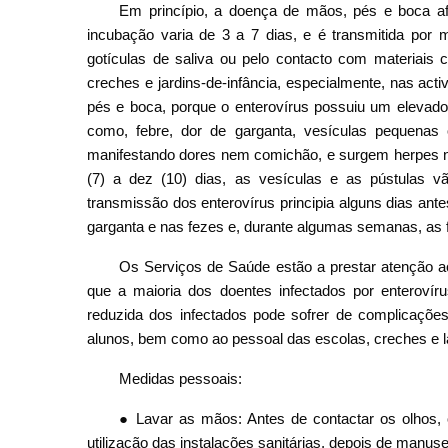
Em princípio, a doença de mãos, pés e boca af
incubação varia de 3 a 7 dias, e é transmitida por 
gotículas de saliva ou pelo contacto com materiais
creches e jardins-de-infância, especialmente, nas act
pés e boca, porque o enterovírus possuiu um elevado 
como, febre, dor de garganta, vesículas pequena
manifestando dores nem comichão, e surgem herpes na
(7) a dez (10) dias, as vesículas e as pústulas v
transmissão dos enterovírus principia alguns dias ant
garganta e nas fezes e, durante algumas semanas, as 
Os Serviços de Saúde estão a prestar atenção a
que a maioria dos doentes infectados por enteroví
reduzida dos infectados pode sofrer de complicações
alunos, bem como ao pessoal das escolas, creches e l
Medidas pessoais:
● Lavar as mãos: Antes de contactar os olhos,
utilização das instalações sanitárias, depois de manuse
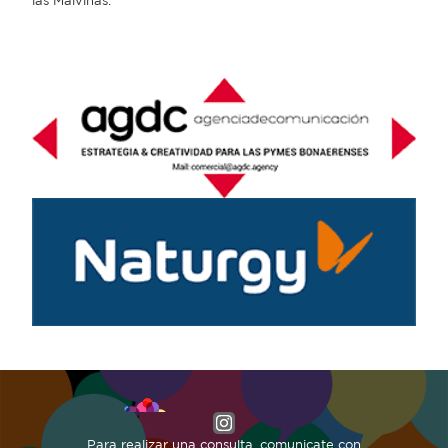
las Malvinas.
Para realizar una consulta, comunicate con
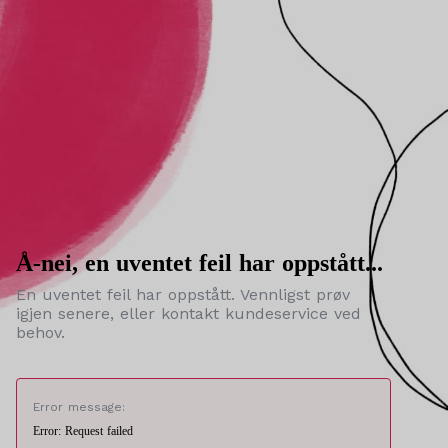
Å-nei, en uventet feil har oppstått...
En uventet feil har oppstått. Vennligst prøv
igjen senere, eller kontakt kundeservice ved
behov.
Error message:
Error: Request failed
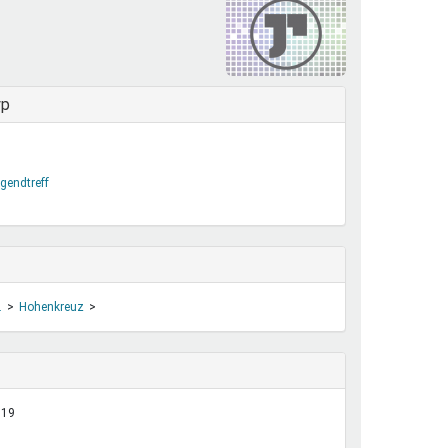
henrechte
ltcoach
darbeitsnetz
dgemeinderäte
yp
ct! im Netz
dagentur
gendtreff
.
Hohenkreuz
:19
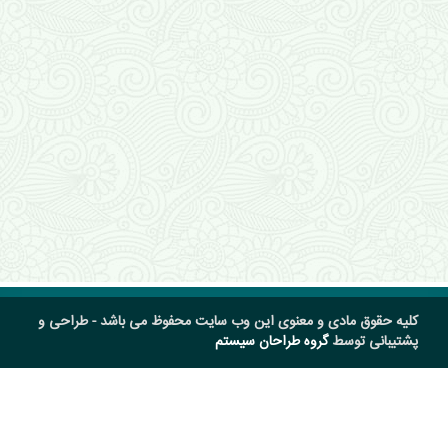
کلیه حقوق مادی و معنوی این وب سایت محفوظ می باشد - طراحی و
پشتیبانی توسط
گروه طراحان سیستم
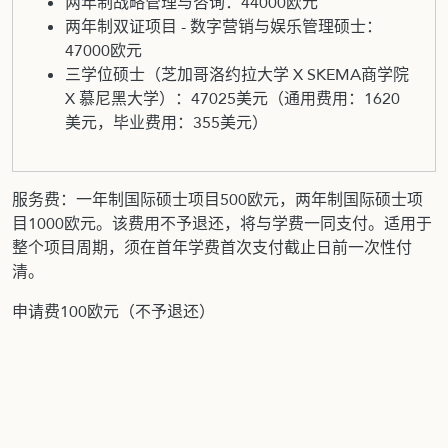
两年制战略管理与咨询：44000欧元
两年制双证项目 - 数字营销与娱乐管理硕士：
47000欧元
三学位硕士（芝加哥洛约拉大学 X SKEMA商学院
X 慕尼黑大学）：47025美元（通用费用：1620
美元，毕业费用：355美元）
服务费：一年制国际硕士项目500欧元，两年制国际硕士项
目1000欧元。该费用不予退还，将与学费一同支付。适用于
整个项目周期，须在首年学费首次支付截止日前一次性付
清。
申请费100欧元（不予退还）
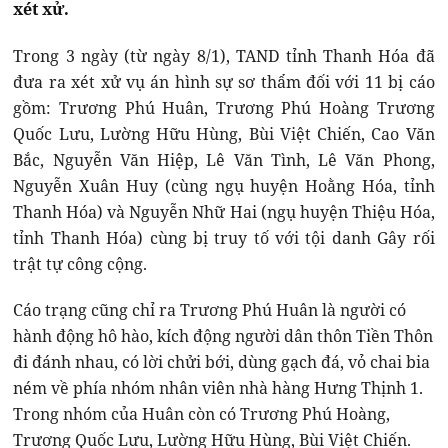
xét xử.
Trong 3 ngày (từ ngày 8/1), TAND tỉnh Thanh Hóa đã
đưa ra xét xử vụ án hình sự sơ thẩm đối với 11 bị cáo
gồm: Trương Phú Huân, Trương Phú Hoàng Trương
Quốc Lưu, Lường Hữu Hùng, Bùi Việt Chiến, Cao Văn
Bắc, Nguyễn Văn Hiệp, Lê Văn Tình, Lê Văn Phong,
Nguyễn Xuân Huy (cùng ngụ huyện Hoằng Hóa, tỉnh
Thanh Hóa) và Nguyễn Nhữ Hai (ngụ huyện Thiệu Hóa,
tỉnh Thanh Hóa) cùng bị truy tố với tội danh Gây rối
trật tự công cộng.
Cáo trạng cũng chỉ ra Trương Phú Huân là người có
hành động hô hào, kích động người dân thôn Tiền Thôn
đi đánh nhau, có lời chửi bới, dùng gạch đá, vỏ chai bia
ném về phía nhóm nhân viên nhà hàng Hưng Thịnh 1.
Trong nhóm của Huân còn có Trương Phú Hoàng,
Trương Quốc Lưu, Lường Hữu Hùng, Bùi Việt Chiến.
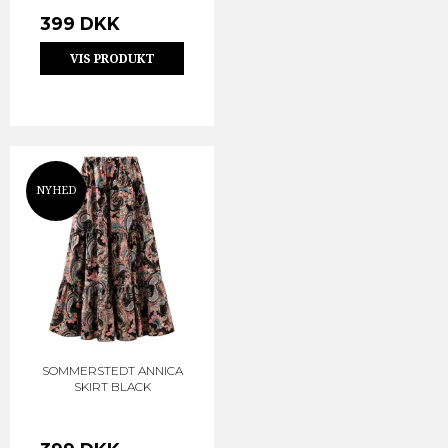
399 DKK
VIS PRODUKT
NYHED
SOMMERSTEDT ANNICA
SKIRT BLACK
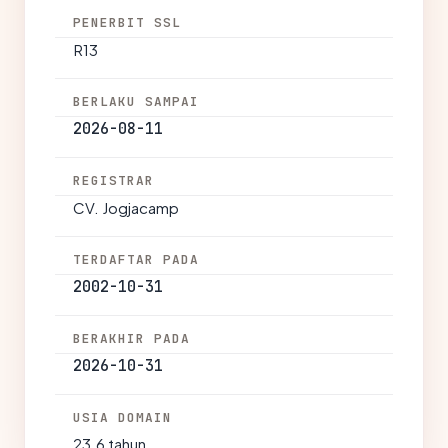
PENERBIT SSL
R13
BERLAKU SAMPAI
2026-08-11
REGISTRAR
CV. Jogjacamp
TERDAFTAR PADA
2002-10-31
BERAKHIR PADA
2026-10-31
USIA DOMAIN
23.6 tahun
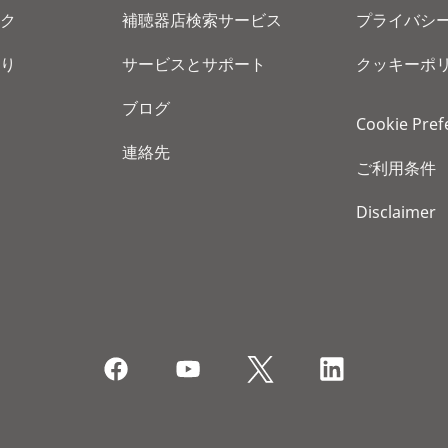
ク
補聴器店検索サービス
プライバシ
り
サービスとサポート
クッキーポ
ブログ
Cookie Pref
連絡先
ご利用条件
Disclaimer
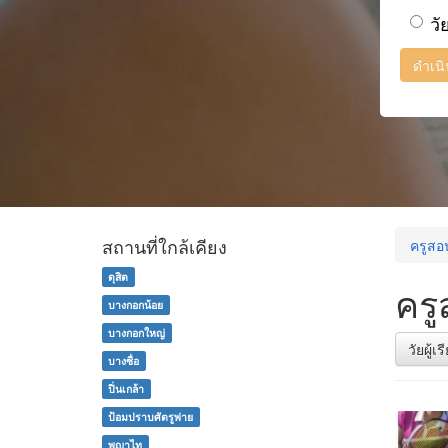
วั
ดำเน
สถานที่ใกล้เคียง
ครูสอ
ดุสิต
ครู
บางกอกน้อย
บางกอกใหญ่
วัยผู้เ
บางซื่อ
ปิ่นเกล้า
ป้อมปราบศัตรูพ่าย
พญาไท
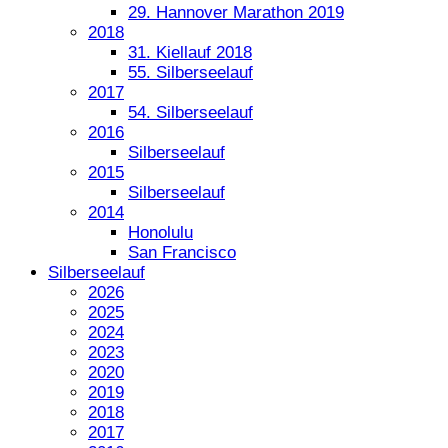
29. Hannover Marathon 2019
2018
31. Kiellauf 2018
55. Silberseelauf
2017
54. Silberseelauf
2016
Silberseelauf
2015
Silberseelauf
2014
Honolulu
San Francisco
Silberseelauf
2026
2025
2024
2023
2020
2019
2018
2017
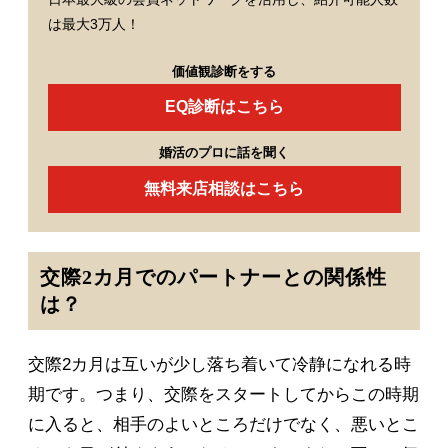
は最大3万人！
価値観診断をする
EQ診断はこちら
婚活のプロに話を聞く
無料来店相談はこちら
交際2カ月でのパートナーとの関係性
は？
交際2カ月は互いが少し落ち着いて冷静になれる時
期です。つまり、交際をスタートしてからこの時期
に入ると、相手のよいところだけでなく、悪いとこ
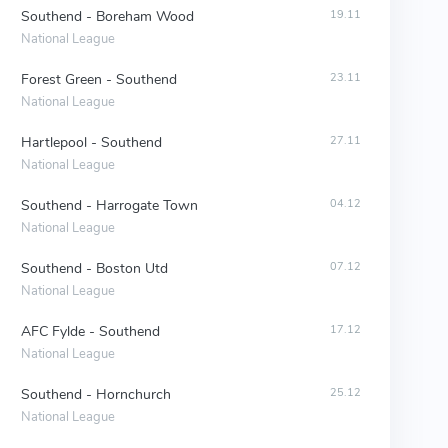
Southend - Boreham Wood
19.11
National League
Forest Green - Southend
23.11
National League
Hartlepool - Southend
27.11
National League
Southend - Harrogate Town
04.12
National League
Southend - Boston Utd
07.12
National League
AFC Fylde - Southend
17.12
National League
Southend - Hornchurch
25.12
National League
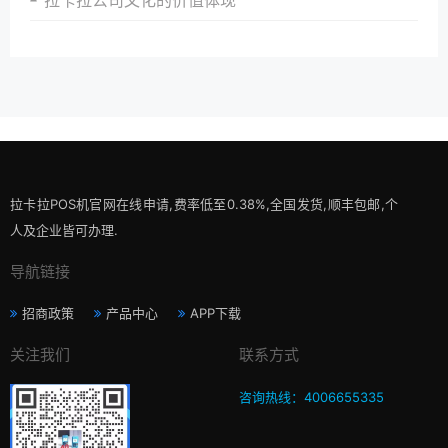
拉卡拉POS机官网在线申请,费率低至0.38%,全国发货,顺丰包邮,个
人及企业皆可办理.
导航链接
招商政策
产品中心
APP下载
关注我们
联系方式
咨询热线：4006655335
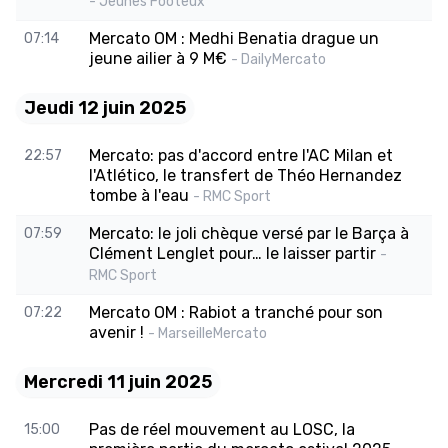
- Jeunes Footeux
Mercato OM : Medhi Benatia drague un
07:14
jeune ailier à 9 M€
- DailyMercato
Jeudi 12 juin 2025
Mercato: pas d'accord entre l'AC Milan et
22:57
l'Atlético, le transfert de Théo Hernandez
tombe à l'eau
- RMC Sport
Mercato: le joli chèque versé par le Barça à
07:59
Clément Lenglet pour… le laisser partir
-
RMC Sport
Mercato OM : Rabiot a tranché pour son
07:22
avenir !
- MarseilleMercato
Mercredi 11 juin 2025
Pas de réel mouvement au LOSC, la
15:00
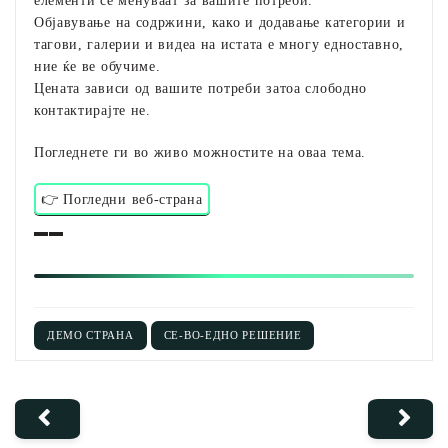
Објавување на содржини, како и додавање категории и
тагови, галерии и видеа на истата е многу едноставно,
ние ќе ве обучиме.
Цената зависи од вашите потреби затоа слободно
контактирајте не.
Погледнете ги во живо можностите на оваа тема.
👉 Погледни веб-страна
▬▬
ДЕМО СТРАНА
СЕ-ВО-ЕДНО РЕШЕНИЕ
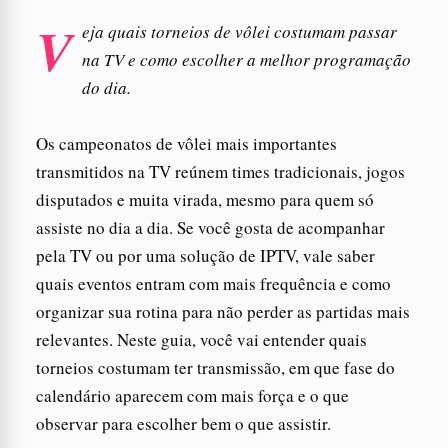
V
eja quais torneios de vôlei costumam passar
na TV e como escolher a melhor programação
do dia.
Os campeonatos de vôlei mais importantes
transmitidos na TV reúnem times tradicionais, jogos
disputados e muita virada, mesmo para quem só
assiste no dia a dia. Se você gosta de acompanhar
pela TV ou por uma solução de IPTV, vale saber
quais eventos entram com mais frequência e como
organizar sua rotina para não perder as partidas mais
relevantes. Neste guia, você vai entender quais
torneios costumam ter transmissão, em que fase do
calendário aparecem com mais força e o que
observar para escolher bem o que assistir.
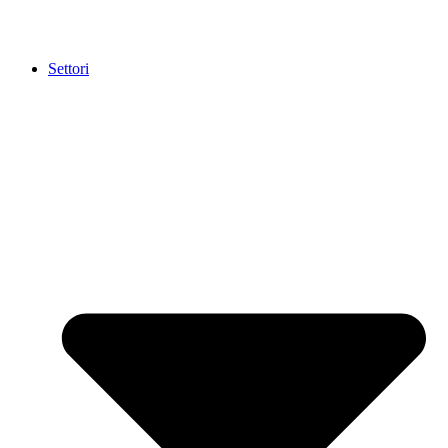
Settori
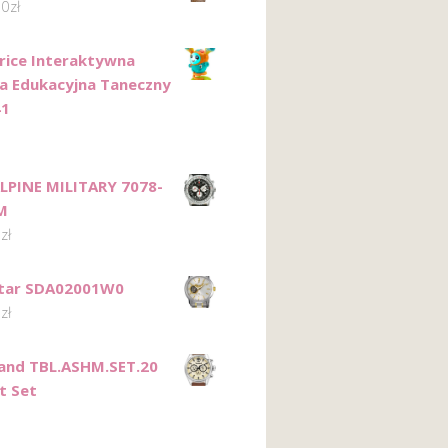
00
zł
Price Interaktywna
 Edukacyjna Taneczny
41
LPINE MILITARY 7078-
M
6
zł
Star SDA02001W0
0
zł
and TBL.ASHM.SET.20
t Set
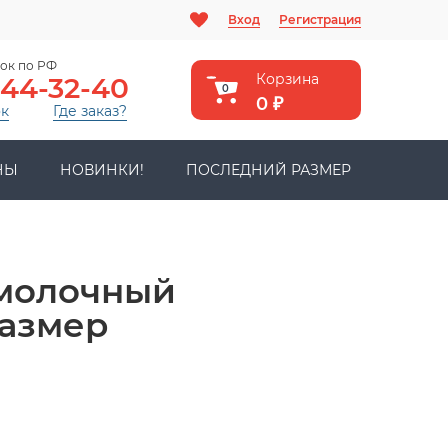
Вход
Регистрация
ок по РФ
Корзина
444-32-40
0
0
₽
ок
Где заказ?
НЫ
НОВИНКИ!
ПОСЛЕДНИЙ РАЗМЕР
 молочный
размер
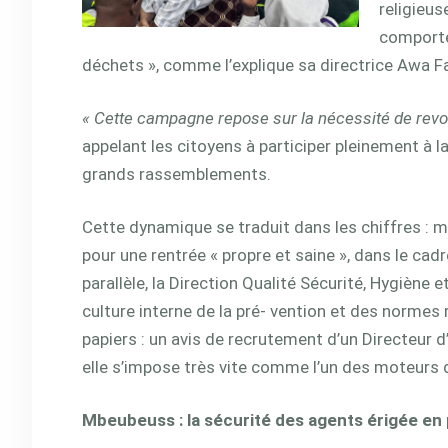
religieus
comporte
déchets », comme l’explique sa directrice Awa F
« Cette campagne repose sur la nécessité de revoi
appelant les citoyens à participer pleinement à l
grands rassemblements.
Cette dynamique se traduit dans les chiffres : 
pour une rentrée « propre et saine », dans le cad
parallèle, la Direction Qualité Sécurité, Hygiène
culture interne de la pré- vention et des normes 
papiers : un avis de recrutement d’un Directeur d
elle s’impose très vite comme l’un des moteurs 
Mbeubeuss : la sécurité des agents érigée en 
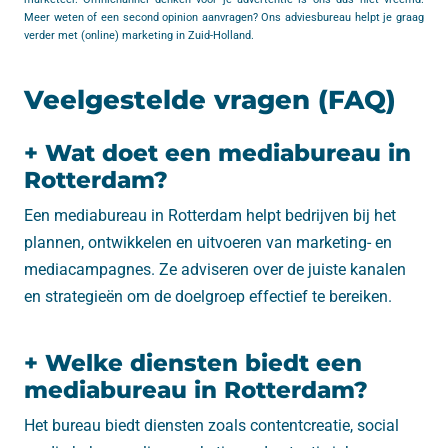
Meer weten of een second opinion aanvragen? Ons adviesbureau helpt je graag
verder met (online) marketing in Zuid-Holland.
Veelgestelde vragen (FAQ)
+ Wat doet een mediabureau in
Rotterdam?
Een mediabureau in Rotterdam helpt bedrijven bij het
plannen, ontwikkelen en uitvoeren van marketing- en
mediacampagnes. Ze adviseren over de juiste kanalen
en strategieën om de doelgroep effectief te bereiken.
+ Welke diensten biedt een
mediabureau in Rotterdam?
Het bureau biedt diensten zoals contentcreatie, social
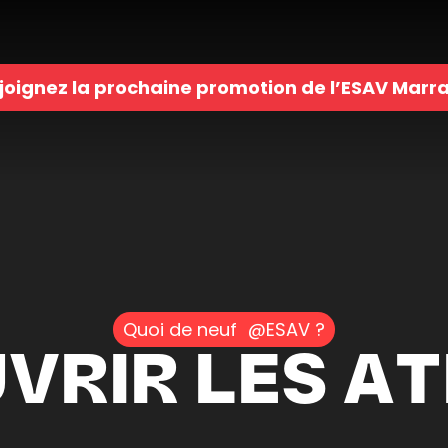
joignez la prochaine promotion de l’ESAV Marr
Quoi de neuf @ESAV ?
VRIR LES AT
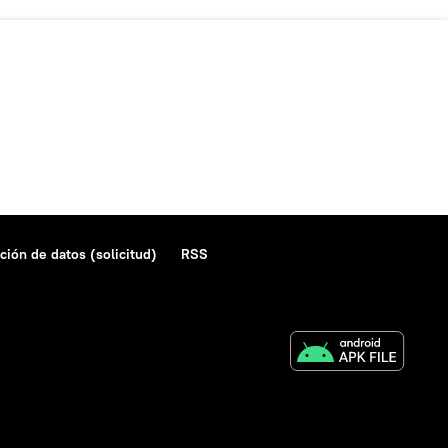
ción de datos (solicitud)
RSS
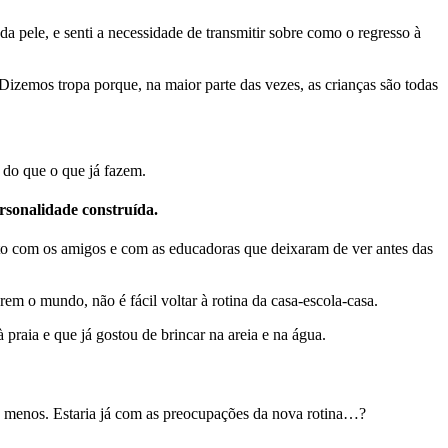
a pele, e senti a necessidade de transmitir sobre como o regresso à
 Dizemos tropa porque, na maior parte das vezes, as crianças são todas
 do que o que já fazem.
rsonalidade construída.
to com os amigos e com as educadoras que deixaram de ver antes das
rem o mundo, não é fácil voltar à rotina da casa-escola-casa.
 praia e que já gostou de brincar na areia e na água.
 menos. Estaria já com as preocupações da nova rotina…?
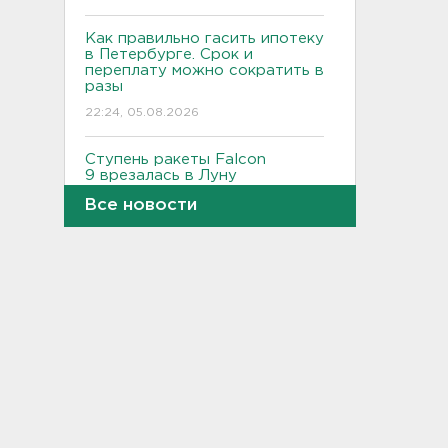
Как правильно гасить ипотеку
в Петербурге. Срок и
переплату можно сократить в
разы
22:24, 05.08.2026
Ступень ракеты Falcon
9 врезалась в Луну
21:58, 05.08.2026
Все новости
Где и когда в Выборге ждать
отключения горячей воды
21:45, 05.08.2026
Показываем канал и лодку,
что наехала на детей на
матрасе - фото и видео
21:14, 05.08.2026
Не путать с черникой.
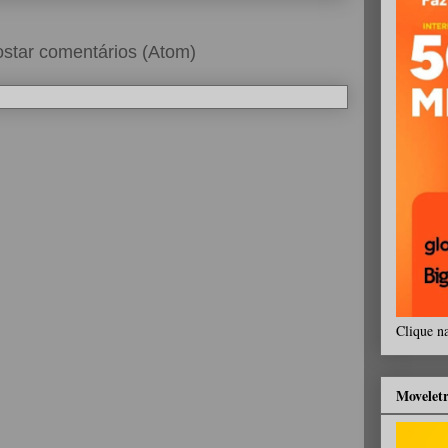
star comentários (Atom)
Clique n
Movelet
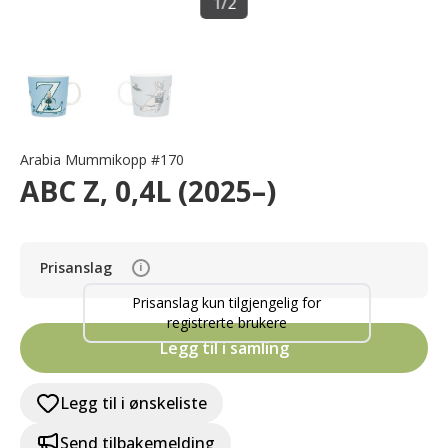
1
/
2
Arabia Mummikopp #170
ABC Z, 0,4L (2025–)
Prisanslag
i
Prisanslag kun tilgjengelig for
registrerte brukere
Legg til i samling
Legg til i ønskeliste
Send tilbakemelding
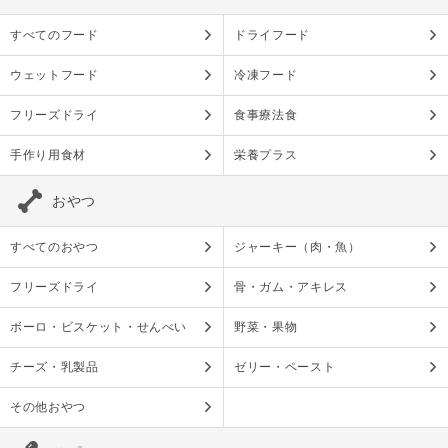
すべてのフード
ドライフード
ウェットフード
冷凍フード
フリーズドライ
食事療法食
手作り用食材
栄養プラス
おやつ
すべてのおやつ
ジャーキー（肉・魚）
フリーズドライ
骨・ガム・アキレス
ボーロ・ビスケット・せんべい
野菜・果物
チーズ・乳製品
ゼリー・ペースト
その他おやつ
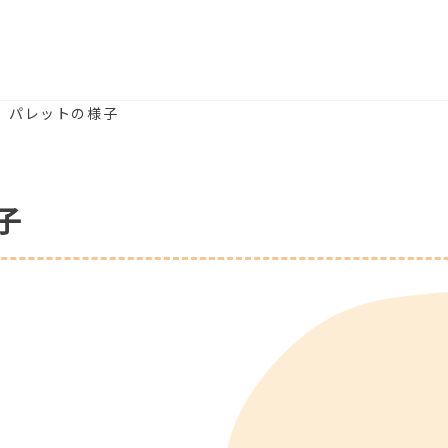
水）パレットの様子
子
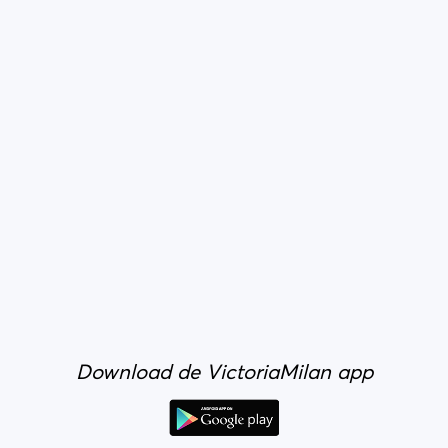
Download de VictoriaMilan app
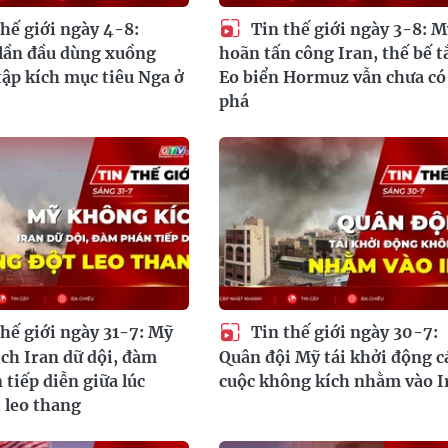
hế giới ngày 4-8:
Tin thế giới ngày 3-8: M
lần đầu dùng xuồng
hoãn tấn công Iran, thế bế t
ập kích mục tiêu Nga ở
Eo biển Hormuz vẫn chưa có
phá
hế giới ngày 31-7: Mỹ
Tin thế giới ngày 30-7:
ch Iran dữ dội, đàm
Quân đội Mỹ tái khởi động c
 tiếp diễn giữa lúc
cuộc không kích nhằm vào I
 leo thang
########
Assignment: Starting with the line that has "两年制战略管理与咨询：44000欧元" and going on through the line that has "Cáo trạng cũng", transcribe the records above exactly, but skip the pictures.

Result for this exercise:
两年制战略管理与咨询：44000欧元
两年制双证项目 - 数字营销与娱乐管理硕士：
47000欧元
三学位硕士（芝加哥洛约拉大学 X SKEMA商学院
X 慕尼黑大学）：47025美元（通用费用：1620
美元，毕业费用：355美元）
服务费：一年制国际硕士项目500欧元，两年制国际硕士项
目1000欧元。该费用不予退还，将与学费一同支付。适用于
整个项目周期，须在首年学费首次支付截止日前一次性付
清。
申请费100欧元（不予退还）
xét xử.
Trong 3 ngày (từ ngày 8/1), TAND tỉnh Thanh Hóa đã
đưa ra xét xử vụ án hình sự sơ thẩm đối với 11 bị cáo
gồm: Trương Phú Huân, Trương Phú Hoàng Trương
Quốc Lưu, Lường Hữu Hùng, Bùi Việt Chiến, Cao Văn
Bắc, Nguyễn Văn Hiệp, Lê Văn Tình, Lê Văn Phong,
Nguyễn Xuân Huy (cùng ngụ huyện Hoằng Hóa, tỉnh
Thanh Hóa) và Nguyễn Nhữ Hai (ngụ huyện Thiệu Hóa,
tỉnh Thanh Hóa) cùng bị truy tố với tội danh Gây rối
trật tự công cộng.
Cáo trạng cũng chỉ ra Trương Phú Huân là người có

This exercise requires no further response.